As part of a community of Bulgarians in Banat, the artist’s attention is focused on the idea of belonging and identity, approached in its broadest sense, highlighting a clear attraction for cultural singularities. As the artist herself confesses, “I am interested in observing both details and gestures of everyday life, as well as attitudes that continue to mark and preserve the singularity of each one. Behind the accumulations and diversity of carefully manufactured and collected objects, the individual is simultaneously absent and present, a paradox of our modernity. ”
The exhibition consists of works belonging to 3 different series:
Pudgasnić, 2019
During the annual celebration of St. Lazarus, in a familiar female setting, the girls are assisted in putting on the dress, according to a rite of teaching customs. Their clothes become an armour, heavy to wear. Therefore Pudgasnić, the booty pillow, is an invisible element fixed on the upper part of the buttocks, creating an ideal feminine shape, otherwise unattainable. This beauty standard applies to girls according to the tradition of the Bulgarian community in Banat.
(des)coase, 2019
Adjjima(Berenice) Hadar(Hadja) Luise(Hadja) Tijana(Hadja) Touza(Hadja) Nirveda(Berenice)
Pusha Petrov managed to be accepted in the privacy of the African hair salons in Paris, questioning their multiple social and community functions as a testimony of a collective affirmation. To reach the final shape of some hairstyles, extensions and ponytails are fixed with thread which is then taken down. For these threads that appear in this series, she asked “other artists to choose a colour and to intervene each in turn”. The artist left them as they are, as a personal analytical contribution.
Pišćir, 2020
Pišćir is a peculiar prop, an ornament placed on the head. Built on a metal and cardboard structure, the headdress acquires a volumetric sculptural status, a magnificent piece that gives the wearer prestige and pride. Strongly and brilliantly decorated, it gives the feeling of a pretentious gold ornament to wear.

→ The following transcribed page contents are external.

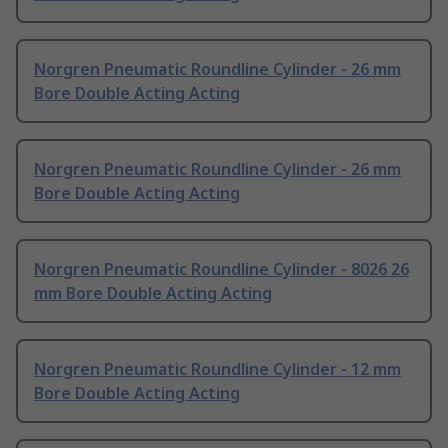
Norgren Pneumatic Roundline Cylinder - 26 mm
Bore Double Acting Acting
Norgren Pneumatic Roundline Cylinder - 26 mm
Bore Double Acting Acting
Norgren Pneumatic Roundline Cylinder - 8026 26
mm Bore Double Acting Acting
Norgren Pneumatic Roundline Cylinder - 12 mm
Bore Double Acting Acting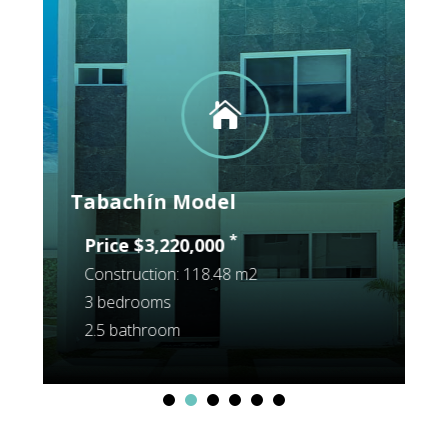

Tabachín Model
Construction: 118.48 m2
3 bedrooms
2.5 bathroom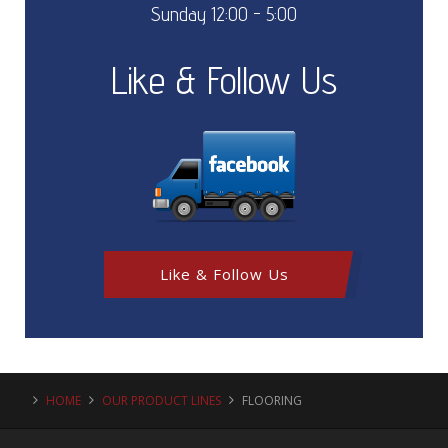
Sunday 12:00 - 5:00
Like & Follow Us
Like & Follow Us
HOME
OUR PRODUCT LINES
FLOORING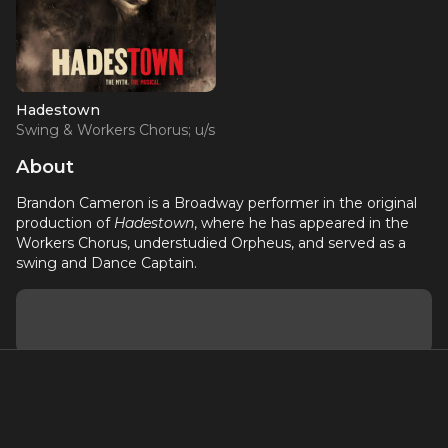
Hadestown
Swing & Workers Chorus; u/s
Orpheus
About
Brandon Cameron is a Broadway performer in the original
production of
Hadestown
, where he has appeared in the
Workers Chorus, understudied Orpheus, and served as a
swing and Dance Captain.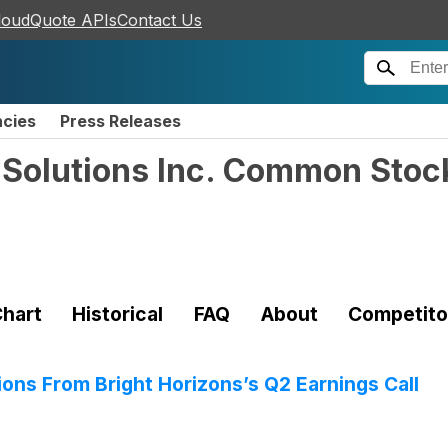
loudQuote APIs
Contact Us
ncies
Press Releases
y Solutions Inc. Common Stoc
hart
Historical
FAQ
About
Competito
ions From Bright Horizons’s Q2 Earnings Call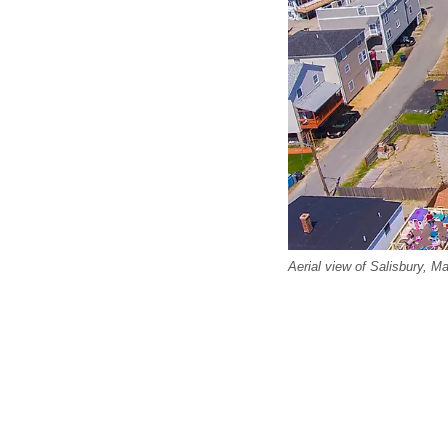
Aerial view of Salisbury, M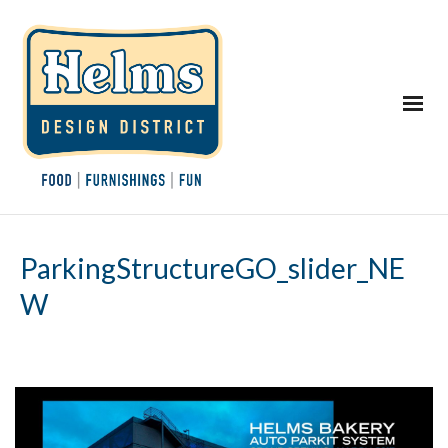
ParkingStructureGO_slider_NE
W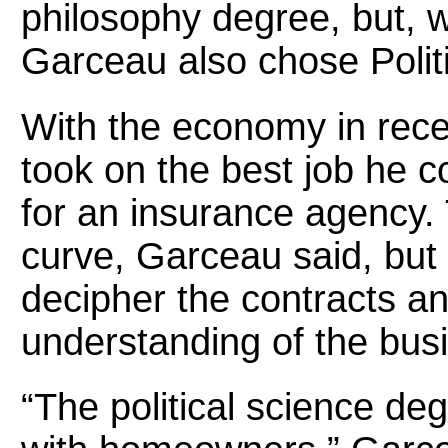
philosophy degree, but, wi
Garceau also chose Polit
With the economy in rece
took on the best job he co
for an insurance agency. 
curve, Garceau said, but
decipher the contracts a
understanding of the bus
“The political science d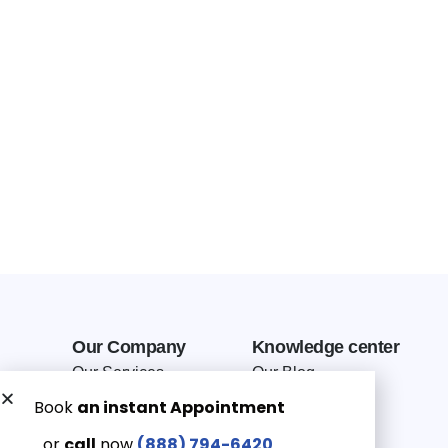
Our Company
Knowledge center
Our Services
Our Blog
Why Choose Us
Terms of service
Service Area
Privacy Policy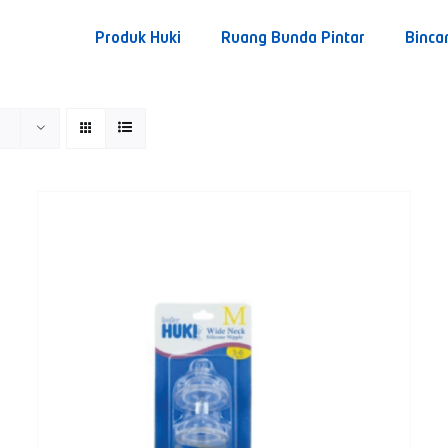
Produk Huki
Ruang Bunda Pintar
Binca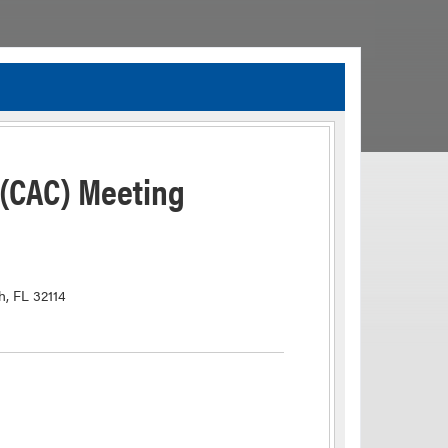
TIA Guidelines
ida’s Efficient Transportation Decision Making (ETDM) Process
Resiliency Planning and Studies
 (CAC) Meeting
Transportation Performance Measures
Special Studies
Archived Studies
h, FL 32114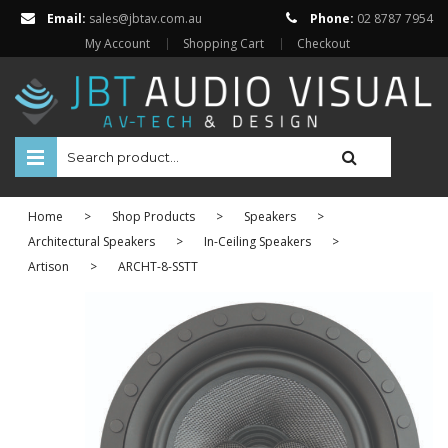
Email:
sales@jbtav.com.au
Phone:
02 8787 7954
My Account
Shopping Cart
Checkout
HOME
Home
>
Shop Products
>
Speakers
>
ENTERTAINMENT
Architectural Speakers
>
In-Ceiling Speakers
>
Artison
>
ARCHT-8-SSTT
HOME AUTOMATION
SECURITY
SHOP ONLINE
Televisions
Projectors
Projector Screens
Amplifiers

With a history of almost a century and a half, composed of meticulously embroidered and hand-woven elements, with gold thread inserts, the traditional female costume is entirely designed and created by the women of the family to be part of the dowry and is supposed to be inherited from generation to generation.
The village of Dudeștii-Vechi is the modest home of a small community known as the Palćene or the Bulgarians from Banat. The identity of this group, forged in tradition and religion, is imbued with a great community spirit, and their traditional feminine costume is a distinctive and special sign.